EXERCISE AIM:
Word for word, copy out the data below, omitting pictures.

(Data entries)
###

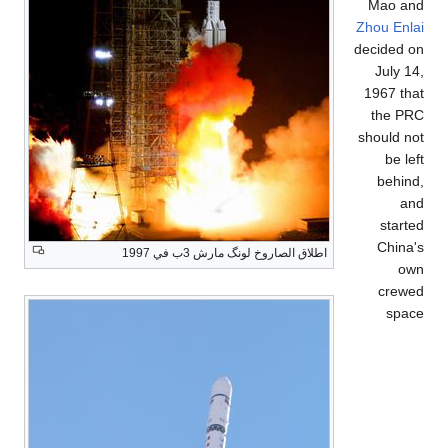
Mao and
Zhou Enlai
decided on
July 14,
1967 that
the PRC
should not
be left
behind,
and
started
China's
اطلاق الصاروخ لونگ مارش 3ب في 1997
own
crewed
space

###

WRITTEN RESPONSE:
Mao and
Zhou Enlai
decided on
July 14,
1967 that
the PRC
should not
be left
behind,
and
started
China's
اطلاق الصاروخ لونگ مارش 3ب في 1997
own
crewed
space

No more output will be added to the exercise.